• Setting Back in Motion – Oldest Industry of India

    Posted by Textile Basket

    Setting Back in Motion – Oldest Industry of India
    November 8 th 2016, Narendra Modi announced the demonetization of Rs. 500
    and Rs. 1000 notes, with this began a race of time, people were running around to
    convert their old notes and buy in newer Rs. 500 and Rs. 2000 notes, one such
    industry within this commotion was the Textile Industry of India, the one industry
    which still comprises of second largest employment all across India and in year
    2010 contributed to 11.04% of total exports of India.
    Textile Industry employment consists of both literate and illiterate class
    basically the blue-collar jobs that work mainly on cash. With the absolute cash
    crunch suddenly in the picture it was very difficult to continue work while providing
    to the basic needs of the family for the employees. The Employer was ready to pay
    however in old cash, but the employees being from various backgrounds most of
    them without even appropriate ID cards found it difficult to work under such
    situation where they would have no place to go convert the cash.
    Starting from top down on the value chain, purchase of apparels was highly
    affected due to unavailability of liquid cash, which in turn affected the cash flow to
    the textile industry. Textile Manufacturers into seasonal wear were highly affected,
    since the announcement on November 8 th 2016, the sales of winter wear in India
    highly dropped due to lack of liquid cash. The retailers were affected due to the slow
    down of apparel purchase, resulting in a less cash flow into the textile
    manufacturing, which resulted in the complete slow down of the value chain. Cotton
    harvest season is around October – November, however due to demonetization,
    farmers were unable to sell their cotton resulting in increased inventories, and
    bottoming of prices.
    Looking at both sides of the coin, clothing is one of our basic necessities;
    eventually it would fall back into its place once the country is comfortable with the
    routine of newer notes. We will always need clothes and eventually would start
    purchasing apparels with credit/debit and online modes. This in turn would start
    the cash flow in retailers and eventually leading down to manufacturers and mills.

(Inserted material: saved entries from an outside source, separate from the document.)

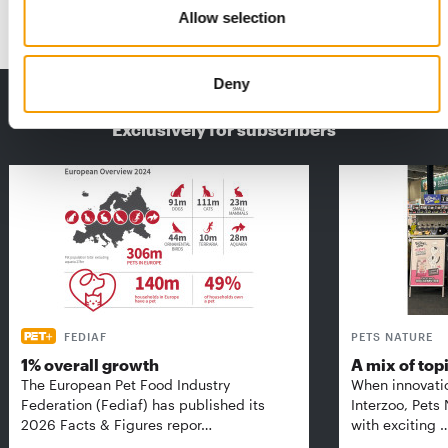
Events
9. September 2025
Allow selection
Deny
THE CURRENT ISSUE: 03/2026
Exclusively for subscribers
FEDIAF
PETS NATURE
1% overall growth
A mix of top
The European Pet Food Industry
When innovati
Federation (Fediaf) has published its
Interzoo, Pets
2026 Facts & Figures repor…
with exciting 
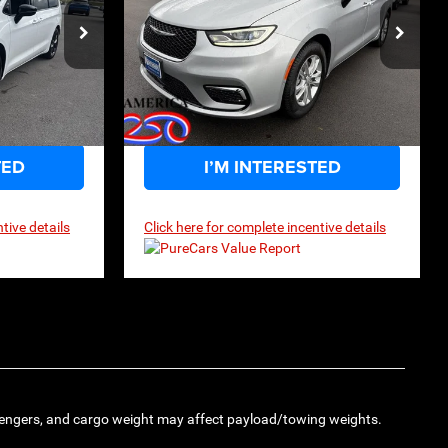
$46,974
$39,499
$47,990
MSRP
 Drop
Price Drop
ck:
2G003
VIN:
2C4RC1BG8TR210757
Stock:
2G004
Model:
RUCH53
Ext.
Int.
Ext.
Int.
In Stock
TED
I’M INTERESTED
tive details
Click here for complete incentive details
engers, and cargo weight may affect payload/towing weights.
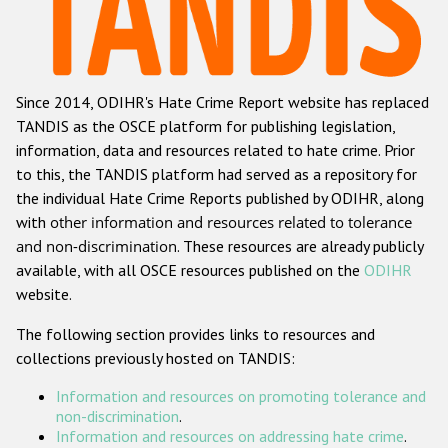
Racist and xenophobic hate crime
Anti-Roma hate crime
Since 2014, ODIHR's Hate Crime Report website has replaced
Anti-Semitic hate crime
TANDIS as the OSCE platform for publishing legislation,
Anti-Muslim hate crime
information, data and resources related to hate crime. Prior
to this, the TANDIS platform had served as a repository for
Anti-Christian hate crime
the individual Hate Crime Reports published by ODIHR, along
Other hate crime based on religion or belief
with
other information and resources related to tolerance
and non-discrimination
. These resources are already publicly
Gender-based hate crime
available, with all OSCE resources published on the
ODIHR
Anti-LGBTI hate crime
website.
Disability hate crime
The following section provides links to resources and
collections previously hosted on TANDIS:
ODIHR's Tools
Information and resources on promoting tolerance and
Civil Society
non-discrimination
.
Information and resources on addressing hate crime
.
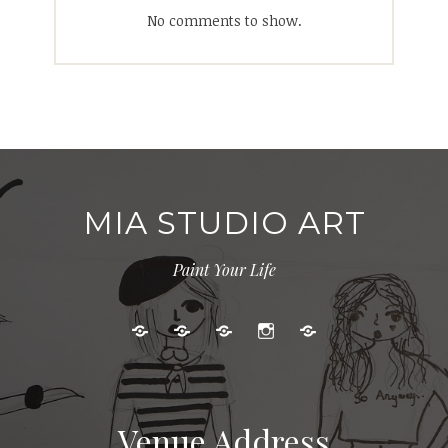
No comments to show.
MIA STUDIO ART
Paint Your Life
Kids
Adult
Gallery
Instagram
Cart
Art
Events
Classes
Venue Address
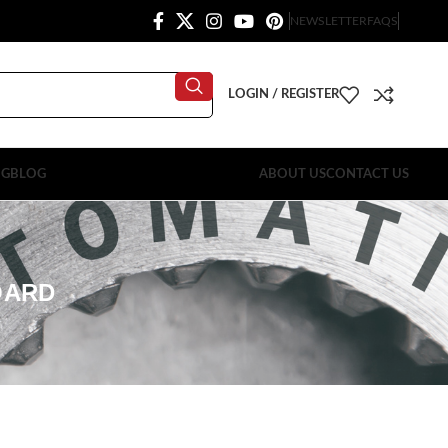
NEWSLETTER
FAQS
LOGIN / REGISTER
OG
BLOG
ABOUT US
CONTACT US
OARD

    We need to understand this process as a temporary slow down in the textile
    industry, which would rise back up in a couple of months eventually leading to
    normalcy.
    On the other hand, a similar situation would lay across with exporters, where
    liquid cash would be available more easily and blue collar jobs would not be affected
    eventually. If we go to see the demonetization has made us realize the importance of
    appropriate paper work in the blue collar employees which would eventually help
    them and us as well. A temporary phase that was set into motion will now
    eventually fizzle out and textile industry would be back into routine as before.
     
    What is Textile Basket
    Textile Basket, is the world’s first and largest e commerce fabrics
    marketplace, here to fulfill all your fabric needs. With over 8000 varieties of fabrics
    on www.textilebasket.com, we cater to all the readily available fabric needs of an
    entity directly from over 100 suppliers across India.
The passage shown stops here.